1. The line $x = a$ intersects the line $y = x$ at the point $(a, a)$ .
  Thus, the length of the base and the height of the triangle are each equal to $a$ , and so the area of the triangle is $\frac{1}{2} \times a \times a$ .
  Solving $\frac{1}{2} a^{2} = 32$ , we get $a^{2} = 64$ , and so $a = 8$ (since $a > 0$ ).
2. Solution 1
  
  The line $x = 10$ intersects the line $y = 2 x$ at the point $(10, 20)$ .
  The line $x = 4$ intersects the line $y = 2 x$ at the point $(4, 8)$ .
  Thus, the trapezoid has parallel sides of length 20 and 8, and the distance between the parallel sides is $10 - 4 = 6$ .
  The area of the trapezoid is $\frac{6}{2} (20 + 8) = 3 (28)$ which is equal to 84.
  
  Solution 2
  
  If the area of the trapezoid is $T$ , the area of the new unshaded triangle is $B$ , and the area of the original triangle is $A$ , then $T = A - B$ .
  The line $x = 4$ intersects the line $y = 2 x$ at the point $(4, 8)$ .
  Thus, the unshaded triangle has base length 4 and height 8, and so $B = \frac{1}{2} \times 4 \times 8 = 16$ .
  The line $x = 10$ intersects the line $y = 2 x$ at the point $(10, 20)$ .
  Thus, the original triangle has base length 10 and height 20, and so $A = \frac{1}{2} \times 10 \times 20 = 100$ .
  
  The area of the trapezoid is $T = A - B$ or $T = 100 - 16$ which is 84.
3. Solution 1
  
  We begin by determining the area of the trapezoid.
  The line $x = 21$ intersects the line $y = 3 x$ at the point $(21, 63)$ .
  The line $x = c$ intersects the line $y = 3 x$ at the point $(c, 3 c)$ .
  Thus, the trapezoid has parallel sides of length 63 and $3 c$ , and the distance between the parallel sides is $21 - c$ (since $0 < c < 21$ ).
  The area of the trapezoid is $\frac{21 - c}{2} (63 + 3 c)$ .
  
  Next, we determine the area of the new triangle.

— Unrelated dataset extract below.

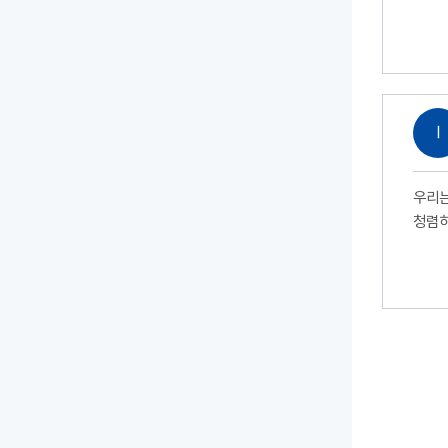
Ⅰ
우리는
청렴하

  If the length of its base is $c$ , then its height is $3 c$ , and so the area of the new triangle is $\frac{1}{2} \times c \times 3 c = \frac{1}{2} \times 3 c^{2}$ .
  
  The area of the trapezoid is 8 times the area of the new triangle.
  Solving, we get $\begin{aligned} \frac{21 - c}{2} (63 + 3 c) & = 8 \times \frac{1}{2} \times 3 c^{2} \\ (21 - c) (63 + 3 c) & = 8 \times 3 c^{2} \\ (21 - c) (21 + c) & = 8 \times c^{2} \\ 441 - c^{2} & = 8 c^{2} \\ 441 & = 9 c^{2} \\ c^{2} & = 49 \end{aligned}$ and so $c = 7$ (since $c > 0$ ).
  
  Solution 2
  
  If the area of the trapezoid is $T$ , the area of the new triangle is $B$ , and the area of the original triangle is $A$ , then $T = A - B$ .
  The area of the trapezoid is 8 times the area of the new triangle, or $T = 8 B$ .
  Substituting, we get $8 B = A - B$ or $9 B = A$ .
  
  The line $x = 21$ intersects the line $y = 3 x$ at the point $(21, 63)$ .
  
  Thus, $A = \frac{1}{2} \times 21 \times 63 = \frac{1323}{2}$ .
  
  The line $x = c$ intersects the line $y = 3 x$ at the point $(c, 3 c)$ .
  Thus, $B = \frac{1}{2} \times c \times 3 c = \frac{3 c^{2}}{2}$ .
  Substituting into $9 B = A$ and solving, we get $\begin{aligned} 9 \times \frac{3 c^{2}}{2} & = \frac{1323}{2} \\ 27 c^{2} & = 1323 \\ c^{2} & = 49 \end{aligned}$ and so $c = 7$ (since $c > 0$ ).
4. Solution 1
  
  As was shown in parts (b) and (c), the vertical line drawn at $x = p$ divides the original triangle into a trapezoid and a new triangle.
  We begin by determining the area of the trapezoid.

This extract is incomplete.